When I am designated as a keynote speaker, I want to be thought provoking and well prepared. So I try to start thinking about the topic a month or more before the event. As I was ruminating about my topic, I was popping in and out of email. I was doing, what some students of human behavior might call, context shifting.

The idea is that I was doing one thing (thinking about a speech) and then turning my attention to email or a telephone call. When I worked at Booz, Allen, my boss described this behavior as multi-tasking, but I don’t think what I was doing was doing two or three things at once. He was, like Einstein, not really human. I’m just a guy from a small town in Illinois, trying to do one thing and not screwing it up. So I was doing one thing at a time, just jumping from one work context to another. Normal behavior for me, but I know from observation my 86-year-old father doesn’t handle this type of function as easily as I do. I also know that my son is more adept at context shifting than I am. Obviously it’s a skill that can deteriorate as one’s mental acuity declines.

What struck me this morning was that in the space of a half hour, one email, one telephone call, and one face-to-face meeting each used the word “context”. Perhaps the Nokia announcement and its use of the word context allowed me to group these different events. I think that may be a type of meta tagging, but more about that notion in a moment.

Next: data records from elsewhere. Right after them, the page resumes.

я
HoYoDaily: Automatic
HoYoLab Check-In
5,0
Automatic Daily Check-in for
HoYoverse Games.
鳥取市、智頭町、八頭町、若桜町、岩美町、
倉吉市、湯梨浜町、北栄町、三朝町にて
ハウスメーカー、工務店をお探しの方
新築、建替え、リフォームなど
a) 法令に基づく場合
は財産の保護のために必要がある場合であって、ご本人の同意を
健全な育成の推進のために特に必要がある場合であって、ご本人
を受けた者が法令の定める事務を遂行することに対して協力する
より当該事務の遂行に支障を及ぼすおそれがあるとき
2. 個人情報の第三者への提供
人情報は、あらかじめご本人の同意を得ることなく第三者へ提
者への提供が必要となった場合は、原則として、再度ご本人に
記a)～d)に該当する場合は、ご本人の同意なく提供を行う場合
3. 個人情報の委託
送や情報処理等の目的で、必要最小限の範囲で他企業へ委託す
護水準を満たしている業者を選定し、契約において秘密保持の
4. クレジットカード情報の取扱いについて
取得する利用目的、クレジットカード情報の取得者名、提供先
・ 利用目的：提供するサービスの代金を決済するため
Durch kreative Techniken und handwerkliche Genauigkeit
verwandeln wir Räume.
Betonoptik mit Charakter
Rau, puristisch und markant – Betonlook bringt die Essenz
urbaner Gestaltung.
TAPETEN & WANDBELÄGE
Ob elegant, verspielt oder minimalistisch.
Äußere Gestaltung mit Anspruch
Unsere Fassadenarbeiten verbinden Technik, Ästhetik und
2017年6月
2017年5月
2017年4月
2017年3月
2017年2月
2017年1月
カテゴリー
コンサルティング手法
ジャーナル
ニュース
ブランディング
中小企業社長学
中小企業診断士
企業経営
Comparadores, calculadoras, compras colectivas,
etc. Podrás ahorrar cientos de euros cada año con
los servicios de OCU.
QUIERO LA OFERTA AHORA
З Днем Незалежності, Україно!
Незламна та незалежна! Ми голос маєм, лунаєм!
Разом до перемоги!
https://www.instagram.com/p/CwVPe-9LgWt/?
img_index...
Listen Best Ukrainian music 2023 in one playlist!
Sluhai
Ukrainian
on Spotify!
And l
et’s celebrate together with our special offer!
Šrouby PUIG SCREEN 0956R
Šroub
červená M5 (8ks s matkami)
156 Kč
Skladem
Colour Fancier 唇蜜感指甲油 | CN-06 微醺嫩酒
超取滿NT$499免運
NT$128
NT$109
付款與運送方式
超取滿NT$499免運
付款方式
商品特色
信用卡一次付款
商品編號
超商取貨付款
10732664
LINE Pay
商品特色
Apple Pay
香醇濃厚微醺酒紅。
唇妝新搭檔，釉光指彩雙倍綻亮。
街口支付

Context seemed to be a high-frequency term in the last 24 hours. I don’t meed a Markov procedure to flag the term. The Google Trends’ report seems to suggest that context has been in a slow decline since the fourth quarter of 2004. Maybe so, but “context” was le mot de jour for me.

What’s Context in Search?

In my insular world, most of the buzzwords I hear pertain to search and retrieval, text processing, and online. After thinking about the word context, I jotted down the different meanings of the word context had in each of the communications I noticed.

The first use of context referenced the term as I defined it in my 2007 contributions to Bear Stearns’ analyst note, “Google and the Semantic Web.” I can’t provide a link to this document. You will have to chase down your local Bear Stearns’ broker to get a copy. This report describes the inventions of Ramanathan Guha. The PSE or Programmable Search engine discerns and captures context for a user’s query, the information satisfying that query, and other data that provide clues to interpret a particular situation.

The second use of context was a synonym for personalization. The idea was that a user profile would provide useful information about the meaning of a query. The idea is that a user looks for consumer information about gasoline mileage. When the system “knows” this fact, a subsequent query for “green fuel” is processed in the context of an automobile. In this case, “green” means environmentally friendly. Context makes it possible to predict a user’s likely context based on search history and implicit or explicit personalization.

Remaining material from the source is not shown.